§ Mr. Fowlerasked the Secretary of State for the Home Department whether he will make a statement about the work of the Community Relations Commission.
§ Mr. MaudlingThe Commission intends to reinforce and extend its work in the light of past experience and evolving needs. I welcome this. Arrangements are being worked out for strengthening the links with local community relations work, and the training232W and career provision for community relations officers. There will be an overhaul of the Commission's information and publicity services. Closer contact will be established with the administration of the urban programme. The Commission will also begin, in pursuance of Section 25(3)(b) of the Race Relations Act, the preparation and publication of special reports on particular implications of public policy or administration. Such reports will be prepared either in response to references from me or on the Commission's own initiative.

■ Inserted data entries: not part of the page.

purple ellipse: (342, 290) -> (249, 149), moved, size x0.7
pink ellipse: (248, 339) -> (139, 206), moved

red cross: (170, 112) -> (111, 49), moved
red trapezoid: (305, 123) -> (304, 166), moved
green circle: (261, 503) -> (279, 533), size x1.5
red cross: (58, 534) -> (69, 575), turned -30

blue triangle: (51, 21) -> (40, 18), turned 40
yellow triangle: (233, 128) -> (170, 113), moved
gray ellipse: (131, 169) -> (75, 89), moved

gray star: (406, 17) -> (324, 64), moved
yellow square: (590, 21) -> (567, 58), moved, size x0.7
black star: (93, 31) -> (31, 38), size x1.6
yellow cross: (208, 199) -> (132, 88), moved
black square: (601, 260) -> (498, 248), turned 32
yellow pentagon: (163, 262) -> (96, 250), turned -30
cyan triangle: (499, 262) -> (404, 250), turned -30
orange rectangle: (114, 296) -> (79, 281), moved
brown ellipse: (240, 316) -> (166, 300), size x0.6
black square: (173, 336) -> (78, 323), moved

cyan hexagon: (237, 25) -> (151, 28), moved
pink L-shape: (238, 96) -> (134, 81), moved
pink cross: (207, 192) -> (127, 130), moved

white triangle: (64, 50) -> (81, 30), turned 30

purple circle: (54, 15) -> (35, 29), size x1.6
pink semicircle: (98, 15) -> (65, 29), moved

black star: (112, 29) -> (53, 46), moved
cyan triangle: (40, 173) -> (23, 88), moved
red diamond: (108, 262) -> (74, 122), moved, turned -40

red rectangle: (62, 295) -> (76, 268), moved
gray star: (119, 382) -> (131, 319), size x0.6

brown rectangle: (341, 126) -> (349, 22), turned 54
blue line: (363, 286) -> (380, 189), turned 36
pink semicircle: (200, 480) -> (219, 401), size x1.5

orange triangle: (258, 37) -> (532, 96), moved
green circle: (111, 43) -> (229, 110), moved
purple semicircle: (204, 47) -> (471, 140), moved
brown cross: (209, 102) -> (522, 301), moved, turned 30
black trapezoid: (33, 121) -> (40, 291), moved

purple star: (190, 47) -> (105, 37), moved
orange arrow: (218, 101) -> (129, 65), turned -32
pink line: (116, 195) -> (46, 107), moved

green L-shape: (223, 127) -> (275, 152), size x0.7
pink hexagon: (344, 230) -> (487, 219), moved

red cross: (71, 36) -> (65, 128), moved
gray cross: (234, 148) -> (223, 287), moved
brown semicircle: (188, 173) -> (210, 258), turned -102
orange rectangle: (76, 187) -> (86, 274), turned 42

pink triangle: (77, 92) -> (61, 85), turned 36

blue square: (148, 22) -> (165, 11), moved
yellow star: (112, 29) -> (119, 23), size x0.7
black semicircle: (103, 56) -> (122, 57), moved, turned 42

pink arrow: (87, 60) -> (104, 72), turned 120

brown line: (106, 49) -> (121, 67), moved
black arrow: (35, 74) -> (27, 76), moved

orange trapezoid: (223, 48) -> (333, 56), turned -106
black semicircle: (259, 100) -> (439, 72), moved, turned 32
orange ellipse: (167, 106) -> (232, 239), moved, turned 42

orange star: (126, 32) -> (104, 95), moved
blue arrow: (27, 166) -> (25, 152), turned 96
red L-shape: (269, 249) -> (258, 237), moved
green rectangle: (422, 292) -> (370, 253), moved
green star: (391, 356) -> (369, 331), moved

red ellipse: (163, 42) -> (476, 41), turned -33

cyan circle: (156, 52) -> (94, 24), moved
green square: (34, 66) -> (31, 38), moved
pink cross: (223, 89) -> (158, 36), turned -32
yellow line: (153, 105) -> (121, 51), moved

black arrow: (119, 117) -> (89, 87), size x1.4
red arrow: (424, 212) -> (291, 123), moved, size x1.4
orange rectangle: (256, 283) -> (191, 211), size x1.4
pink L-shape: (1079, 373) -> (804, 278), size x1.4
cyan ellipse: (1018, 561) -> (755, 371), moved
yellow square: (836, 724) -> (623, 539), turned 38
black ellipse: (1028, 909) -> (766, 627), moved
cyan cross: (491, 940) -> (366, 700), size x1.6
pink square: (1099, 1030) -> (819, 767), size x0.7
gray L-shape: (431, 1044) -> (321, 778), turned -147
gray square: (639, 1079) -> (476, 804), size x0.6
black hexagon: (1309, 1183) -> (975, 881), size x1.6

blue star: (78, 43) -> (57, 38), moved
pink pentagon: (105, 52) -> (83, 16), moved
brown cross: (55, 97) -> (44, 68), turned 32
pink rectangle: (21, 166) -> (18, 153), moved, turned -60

These developments, and in particular the fuller discharge of the statutory duty to make special reports, will place a greater burden on the Commission itself—of which at present only the Chairman's is a full-time appointment. I have therefore agreed, at its request, to appoint a second full-time executive member, who will be a Deputy Chairman in place of Lord Campbell of Eskan, who has offered to relinquish the post for this purpose but will continue to serve as a member of the Commission. The new Deputy Chairman will be Mr. J. C. Burgh, now an Assistant Under-Secretary of State in the Department of Employment, who will be released in the late summer to take this assignment for about two years. The Dean of Manchester, the Very Rev. A. C. Jowett, who has been a member of the Commission since its inception, has agreed to relinquish his appointment to facilitate this arrangement, but will continue to serve on committees of the Commission.
The staff structure is also being strengthened, and the present General Secretary, Miss Nadine Peppard, will become Chief Officer to the Commission.